As a side note my dad had jis Polaris Explorer 4X4 fixed by a local guy recently. He said that the Polaris's keep him very busy and make him quite a bit of money! Finally my dad is going to buy a new Honda.

Mike Peters


----------



## Howard N (Jan 3, 2003)

> I bought a used 2002 Yamaha Grizzly 650 4X4 w/ wench


Could you tell us a little more about the wench. (Shayne wants to know)


----------



## SportDogBoy (Jun 8, 2004)

I have a Polaris and like it very much. But that is beside the point, I would suggest something with an automatic drive or electro shift personally. Also, be sure to get one with an independent rear suspension. It makes the ride a lot smoother and keeps atleast one tire on the ground most of the time. Good luck.


----------



## Mike Peters-labguy23 (Feb 9, 2003)

Independant rear suspesion is not as important as some think. The proof lies in racing ATV's. You will never see a racing ATV with IRS-they ride smooth enough without it and provide better hook up for traction. I own an ATV with a solid rear axle. The same company that makes mine makes one with an IRS and I like mine a ton more. Solid rear axles handle weight on the back much better, better on side hills, and better at higher speeds. IRS are smoother at slower speeds on very rough terain. It all depends what you want the ATV to do for you.
To each his own! Thankfully I got a new job and I don't have to sell ATV's anymore!!!!
Mike Peters


----------



## Blklab (Aug 1, 2003)

Polock said:


> Also was interested in the Honda rancher 4x4 AT but the dealer just didn't seem interested in selling a machine or dealin', just stuck on MSRP.......excuse me.......................got a plow, speedometer, and multiple goodies for less than the Honda..............A NO BRAINER.....

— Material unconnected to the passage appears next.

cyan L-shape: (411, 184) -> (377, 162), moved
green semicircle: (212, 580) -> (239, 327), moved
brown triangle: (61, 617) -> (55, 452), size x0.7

Just need to know where to shop. The honda dealer I went to knocked $1,200 off the MSRP in an e-mail that I sent asking what they wanted for their ranchers or foremans........ I shopped around and found no one who would compare to the deals this place was giving. A couple hour ride but well worth saiving 1200 bucks.....


----------



## jason allen (Apr 8, 2004)

How is the new 4 wheeler doing?


----------



## KC Steve (Jan 6, 2004)

Jason,

Not sure who the question was direct to but if it was me I am still liking the Kodiak but have not been able to put a lot of miles on it yet. Plan to start soon with the onset of spring. 

I have added a front basket and rear basket to it (Versa-rack). Versa-rack is kind of cool. Allows you to change from a flat rear section to a medium or deep drop rack on the back (have to buy the optional pieces but allows for versatility). I only have the flat extension for now.

I think the stability will be improved when I go to bigger/wider tires. IRS is sweet.

Later,

SS


----------



## Mike Peters-labguy23 (Feb 9, 2003)

I plowed my Dads driveway and his neibors last week with his new Polaris 500HO Sportsman '05 model. It was easy to operate from low gear to reverse which is very important for plowing!

It has the wider tires which give a little more traction but rob way too much power from the single cylander engine it doesn't help that it has an independant rear suspension and no differantial lock. Any ATV without a differential lock on the front end either as both front wheels with power which make it hard to steer or only the wheel with the least amount of resistance has power which makes it a 2 wheel wonder!

The 500 Polaris I feel is not enough power for plowing with a five foot plow. I suggest twin cylander engines if you are looking for serious power.

Mike Peters


----------



## huntingrdr (Jan 26, 2005)

If you want that much power, I would suggest you get a Fendt tractor. My dad has the Fendt 712. Check it out at

[/url]http://www.fendt.com/index_en.html


----------



## Guest (Apr 9, 2005)

IMHO I have a 98 Honda Forman 450 S. It has been the most reliable 4 wheeler I have ever owned. I have had Yamahas and Kaws, they did not hold up like the Honda


----------